- [HOW TO COMPLETE THIS TASK] Return the listing verbatim, images left out.

(INPUT FOR THIS TASK Opens)

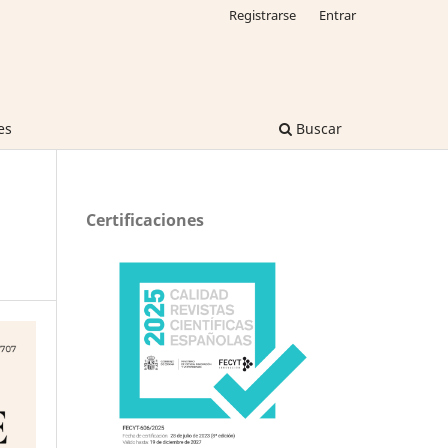
Registrarse
Entrar
es
Buscar
Certificaciones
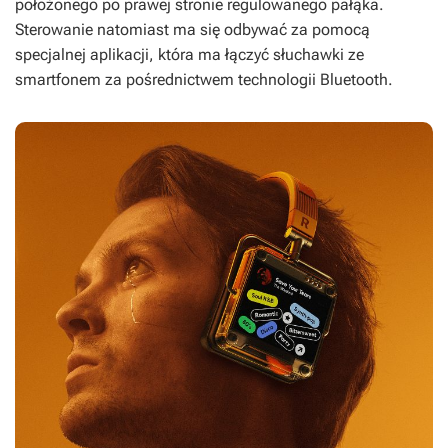
położonego po prawej stronie regulowanego pałąka.
Sterowanie natomiast ma się odbywać za pomocą
specjalnej aplikacji, która ma łączyć słuchawki ze
smartfonem za pośrednictwem technologii Bluetooth.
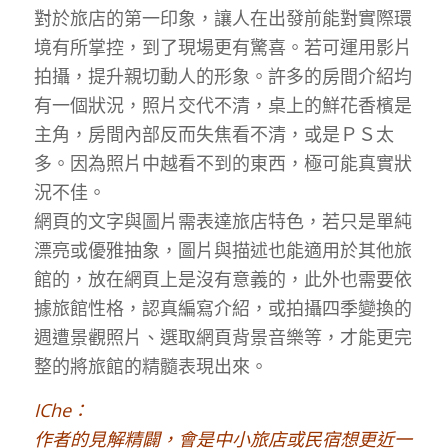
對於旅店的第一印象，讓人在出發前能對實際環
境有所掌控，到了現場更有驚喜。若可運用影片
拍攝，提升親切動人的形象。許多的房間介紹均
有一個狀況，照片交代不清，桌上的鮮花香檳是
主角，房間內部反而失焦看不清，或是ＰＳ太
多。因為照片中越看不到的東西，極可能真實狀
況不佳。
網頁的文字與圖片需表達旅店特色，若只是單純
漂亮或優雅抽象，圖片與描述也能適用於其他旅
館的，放在網頁上是沒有意義的，此外也需要依
據旅館性格，認真編寫介紹，或拍攝四季變換的
週遭景觀照片、選取網頁背景音樂等，才能更完
整的將旅館的精髓表現出來。
IChe：
作者的見解精闢，會是中小旅店或民宿想更近一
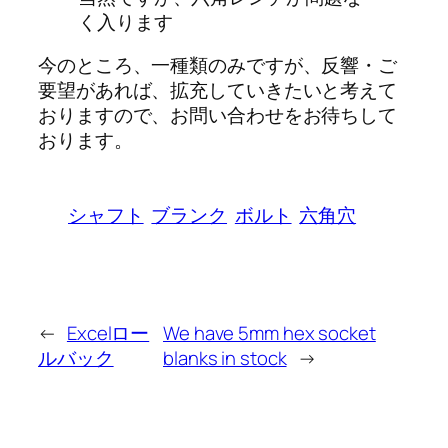
く入ります
今のところ、一種類のみですが、反響・ご
要望があれば、拡充していきたいと考えて
おりますので、お問い合わせをお待ちして
おります。
シャフト
ブランク
ボルト
六角穴
←
Excelロー
We have 5mm hex socket
ルバック
blanks in stock
→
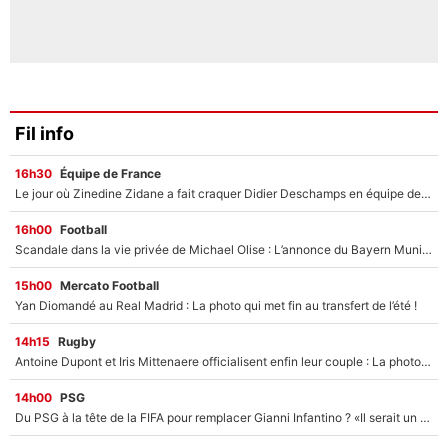
Fil info
16h30
Équipe de France
Le jour où Zinedine Zidane a fait craquer Didier Deschamps en équipe de France : «Je m’en suis voulu», l’ancien sélectionneur a regretté son geste !
16h00
Football
Scandale dans la vie privée de Michael Olise : L’annonce du Bayern Munich sur son enfant caché
15h00
Mercato Football
Yan Diomandé au Real Madrid : La photo qui met fin au transfert de l’été !
14h15
Rugby
Antoine Dupont et Iris Mittenaere officialisent enfin leur couple : La photo qui enflamme les réseaux sociaux
14h00
PSG
Du PSG à la tête de la FIFA pour remplacer Gianni Infantino ? «Il serait un mauvais président», le patron de la Liga s'attaque à Nasser Al-Khelaïfi !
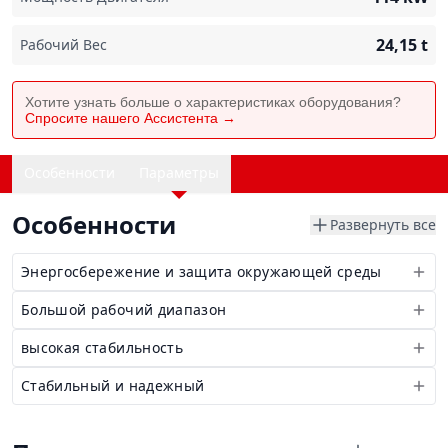
24,15
t
Рабочий Вес
Хотите узнать больше о характеристиках оборудования?
Спросите нашего Ассистента →
Особенности
Параметры
Особенности
Развернуть все
Энергосбережение и защита окружающей среды
Большой рабочий диапазон
высокая стабильность
Стабильный и надежный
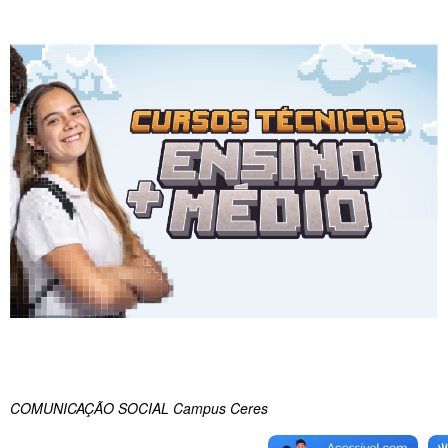
COMUNICAÇÃO SOCIAL Campus Ceres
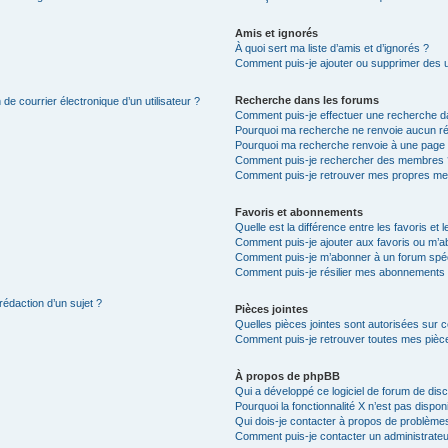
Amis et ignorés
À quoi sert ma liste d’amis et d’ignorés ?
Comment puis-je ajouter ou supprimer des uti
Recherche dans les forums
de courrier électronique d’un utilisateur ?
Comment puis-je effectuer une recherche d
Pourquoi ma recherche ne renvoie aucun ré
Pourquoi ma recherche renvoie à une page 
Comment puis-je rechercher des membres 
Comment puis-je retrouver mes propres me
Favoris et abonnements
Quelle est la différence entre les favoris e
Comment puis-je ajouter aux favoris ou m’ab
Comment puis-je m’abonner à un forum spéc
Comment puis-je résilier mes abonnements
rédaction d’un sujet ?
Pièces jointes
Quelles pièces jointes sont autorisées sur 
Comment puis-je retrouver toutes mes pièce
À propos de phpBB
Qui a développé ce logiciel de forum de dis
Pourquoi la fonctionnalité X n’est pas dispon
Qui dois-je contacter à propos de problèmes
Comment puis-je contacter un administrateu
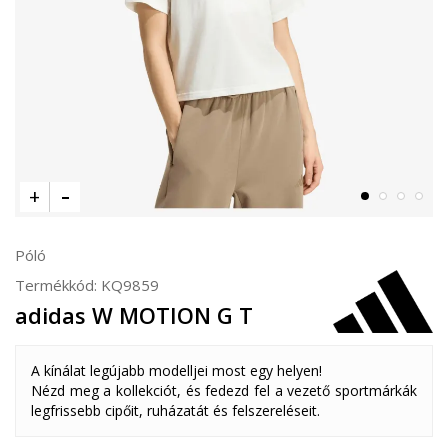
Póló
Termékkód:
KQ9859
adidas W MOTION G T
A kínálat legújabb modelljei most egy helyen!
Nézd meg a kollekciót, és fedezd fel a vezető sportmárkák
legfrissebb cipőit, ruházatát és felszereléseit.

(INPUT FOR THIS TASK Closes)

- [TASK OUTPUT]
Registrarse
Entrar
es
Buscar
Certificaciones
położonego po prawej stronie regulowanego pałąka.
Sterowanie natomiast ma się odbywać za pomocą
specjalnej aplikacji, która ma łączyć słuchawki ze
smartfonem za pośrednictwem technologii Bluetooth.
對於旅店的第一印象，讓人在出發前能對實際環
境有所掌控，到了現場更有驚喜。若可運用影片
拍攝，提升親切動人的形象。許多的房間介紹均
有一個狀況，照片交代不清，桌上的鮮花香檳是
主角，房間內部反而失焦看不清，或是ＰＳ太
多。因為照片中越看不到的東西，極可能真實狀
況不佳。
網頁的文字與圖片需表達旅店特色，若只是單純
漂亮或優雅抽象，圖片與描述也能適用於其他旅
館的，放在網頁上是沒有意義的，此外也需要依
據旅館性格，認真編寫介紹，或拍攝四季變換的
週遭景觀照片、選取網頁背景音樂等，才能更完
整的將旅館的精髓表現出來。
IChe：
作者的見解精闢，會是中小旅店或民宿想更近一
く入ります
今のところ、一種類のみですが、反響・ご
要望があれば、拡充していきたいと考えて
おりますので、お問い合わせをお待ちして
おります。
シャフト
ブランク
ボルト
六角穴
←
Excelロー
We have 5mm hex socket
ルバック
blanks in stock
→
Fil info
16h30
Équipe de France
Le jour où Zinedine Zidane a fait craquer Didier Deschamps en équipe de France : «Je m’en suis voulu», l’ancien sélectionneur a regretté son geste !
16h00
Football
Scandale dans la vie privée de Michael Olise : L’annonce du Bayern Munich sur son enfant caché
15h00
Mercato Football
Yan Diomandé au Real Madrid : La photo qui met fin au transfert de l’été !
14h15
Rugby
Antoine Dupont et Iris Mittenaere officialisent enfin leur couple : La photo qui enflamme les réseaux sociaux
14h00
PSG
Du PSG à la tête de la FIFA pour remplacer Gianni Infantino ? «Il serait un mauvais président», le patron de la Liga s'attaque à Nasser Al-Khelaïfi !
24,15
t
Рабочий Вес
Хотите узнать больше о характеристиках оборудования?
Спросите нашего Ассистента →
Особенности
Параметры
Особенности
Развернуть все
Энергосбережение и защита окружающей среды
Большой рабочий диапазон
высокая стабильность
Стабильный и надежный
COMUNICAÇÃO SOCIAL Campus Ceres
Amis et ignorés
À quoi sert ma liste d’amis et d’ignorés ?
Comment puis-je ajouter ou supprimer des uti
Recherche dans les forums
de courrier électronique d’un utilisateur ?
Comment puis-je effectuer une recherche d
Pourquoi ma recherche ne renvoie aucun ré
Pourquoi ma recherche renvoie à une page 
Comment puis-je rechercher des membres 
Comment puis-je retrouver mes propres me
Favoris et abonnements
Quelle est la différence entre les favoris e
Comment puis-je ajouter aux favoris ou m’ab
Comment puis-je m’abonner à un forum spéc
Comment puis-je résilier mes abonnements
rédaction d’un sujet ?
Pièces jointes
Quelles pièces jointes sont autorisées sur 
Comment puis-je retrouver toutes mes pièce
À propos de phpBB
Qui a développé ce logiciel de forum de dis
Pourquoi la fonctionnalité X n’est pas dispon
Qui dois-je contacter à propos de problèmes
Comment puis-je contacter un administrateu
Póló
Termékkód:
KQ9859
adidas W MOTION G T
A kínálat legújabb modelljei most egy helyen!
Nézd meg a kollekciót, és fedezd fel a vezető sportmárkák
legfrissebb cipőit, ruházatát és felszereléseit.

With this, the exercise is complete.